Tata Steel’s Koushik Chatterjee says the commodity cycle volatility teaches you to be calm at all times.

A worker supervises the flow of hot liquid metal as it flows from ablast furnace during the iron smelting process. (Photographer: Krisztian Bocsi/Bloomberg)
A worker supervises the flow of hot liquid metal as it flows from ablast furnace during the iron smelting process. (Photographer: Krisztian Bocsi/Bloomberg)

Koushik Chatterjee led Tata Steel Ltd.’s first overseas acquisition — the purchase of NatSteel Asia in 2004. Then came the Thailand one. Then the big one in Europe, evangelised by Ratan Tata himself. A $12-billion takeover of Corus, corporate India’s largest overseas acquisition to date. Soon enough Tata Steel had 4-million-tonnes-per-annum capacity in India and 18 outside.

But, while India’s premier steel company was out shopping the commodity cycle was turning. Then the global financial crisis struck. Followed by 10 years of low steel demand weighed down by crippling debt. And so the company decided to sell its overseas businesses.

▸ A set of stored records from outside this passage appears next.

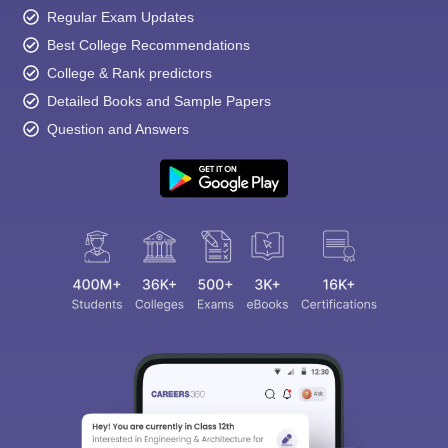
Regular Exam Updates
Best College Recommendations
College & Rank predictors
Detailed Books and Sample Papers
Question and Answers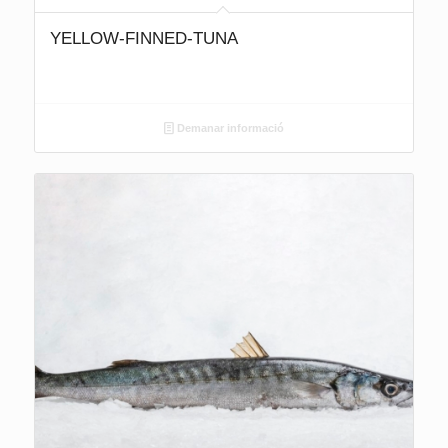
YELLOW-FINNED-TUNA
Demanar informació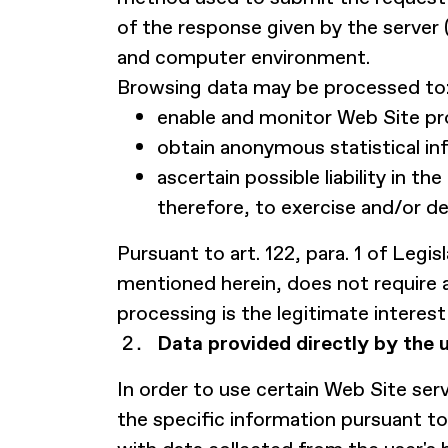
of the response given by the server 
and computer environment.
Browsing data may be processed to
enable and monitor Web Site pro
obtain anonymous statistical in
ascertain possible liability in 
therefore, to exercise and/or d
Pursuant to art. 122, para. 1 of Leg
mentioned herein, does not require 
processing is the legitimate interest 
Data provided directly by the u
In order to use certain Web Site ser
the specific information pursuant to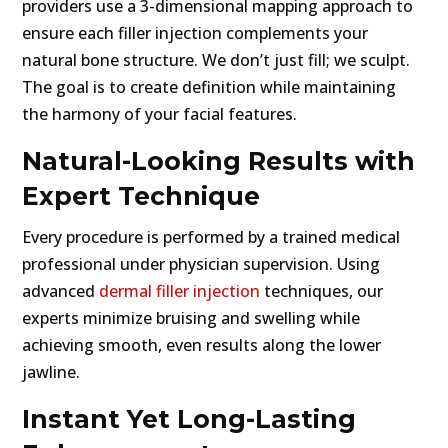
providers use a 3-dimensional mapping approach to
ensure each filler injection complements your
natural bone structure. We don’t just fill; we sculpt.
The goal is to create definition while maintaining
the harmony of your facial features.
Natural-Looking Results with
Expert Technique
Every procedure is performed by a trained medical
professional under physician supervision. Using
advanced
dermal filler injection
techniques, our
experts minimize bruising and swelling while
achieving smooth, even results along the lower
jawline.
Instant Yet Long-Lasting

After years of failed efforts at divesting these assets, and the pandemic, the steel cycle has turned once again — with Goldman Sachs forecasting a commodity supercycle.

What’s it like living on the edge...of a cycle, I asked Chatterjee, group CFO of Tata Steel. The volatility teaches you to be calm at all times, he said.

So, in the best of times you're still the same, you don't have to be super excited about a commodity cycle upswing, in the same manner, you shouldn't be in distress when there is a downswing. There was one banker who said that steel is like toys for big boys. So you have to be a big boy in a manner of speaking and be able to take a lot of the ups and downs in the same manner and be calm about it. I think that's part of the game.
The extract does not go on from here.